Leadership and Strategic Direction:

– Provide technical leadership and strategic guidance to the engineering team, aligning efforts with overall business objectives.

– Collaborate with cross-functional teams to formulate and execute the engineering roadmap, ensuring alignment with company goals.

Product Development Oversight:

– Supervise the entire product development lifecycle, ensuring compliance with regulatory requirements (FDA, ISO, etc.).

– Drive the creation of innovative medical devices, incorporating cutting-edge technologies and industry best practices.

Team Management:

– Cultivate, mentor, and lead a high-performing engineering team, fostering a culture of collaboration, innovation, and accountability.

– Offer guidance and support for the professional development and career growth of engineering team members.

Quality Assurance and Regulatory Compliance:

– Ensure that all engineering activities adhere to relevant regulatory standards and quality management systems.

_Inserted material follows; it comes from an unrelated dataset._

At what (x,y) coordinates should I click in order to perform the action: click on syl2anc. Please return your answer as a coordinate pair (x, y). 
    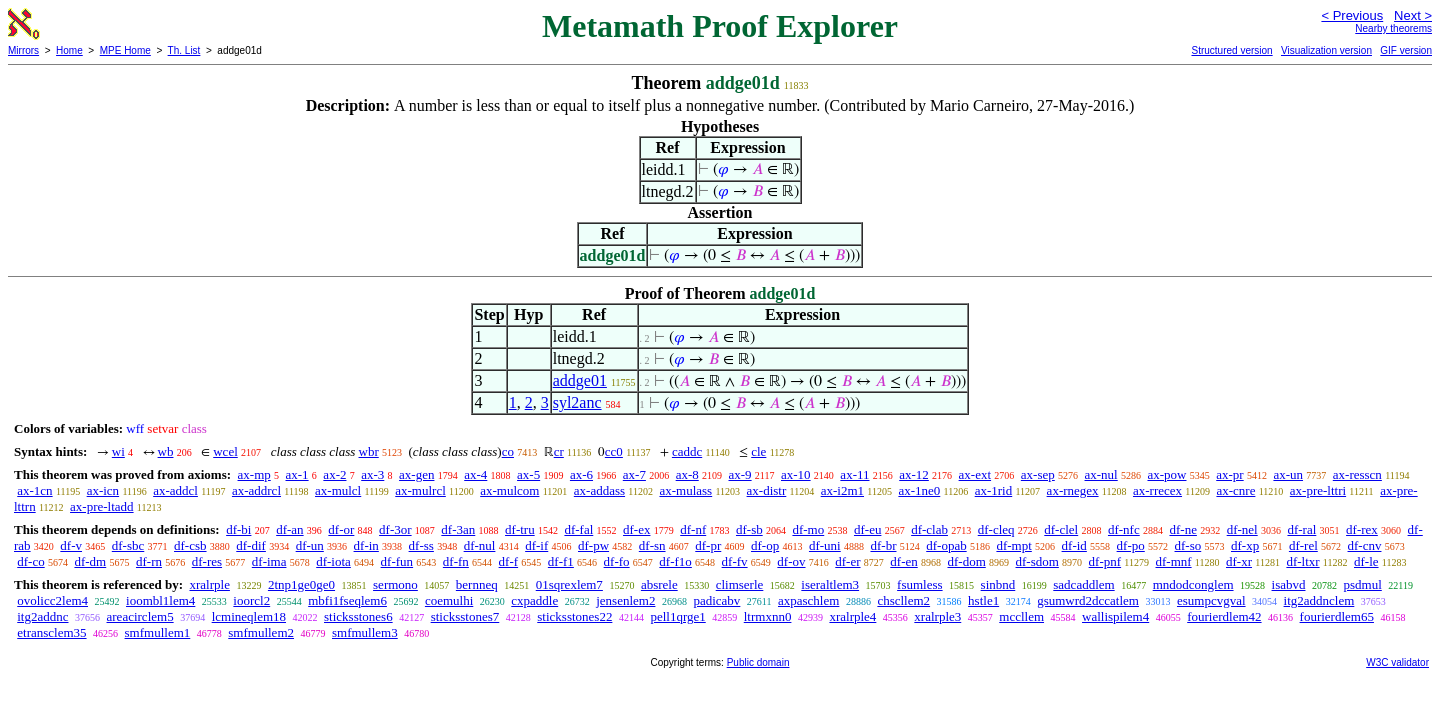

– Collaborate with regulatory affairs to navigate and address regulatory challenges in the development process.

Technology Assessment and Adoption:

– Stay informed about emerging technologies and industry trends, evaluating their potential impact on product development.

– Lead the identification and adoption of new technologies to enhance product functionality and competitiveness.

Cross-functional Collaboration:

– Work closely with cross-functional teams, including marketing, operations, and quality assurance, to seamlessly integrate engineering efforts with overall business objectives.

Budget and Resource Management:

– Develop and manage the engineering budget, effectively allocating resources to meet project timelines and objectives.

Requirements (Education, Skills, and Experience)

– Preferred: Bachelor of Science in engineering or a related field.

– Minimum of 10 years of leadership experience, with at least 5 years in medical device engineering.

– Proven track record of successfully leading and delivering complex medical device projects from concept to commercialization.

– Strong knowledge of regulatory requirements for medical devices (FDA, ISO, etc.).

– Exceptional leadership and team management skills, emphasizing the development of high-performing teams.

– Excellent communication and interpersonal skills, with the ability to collaborate effectively across functions.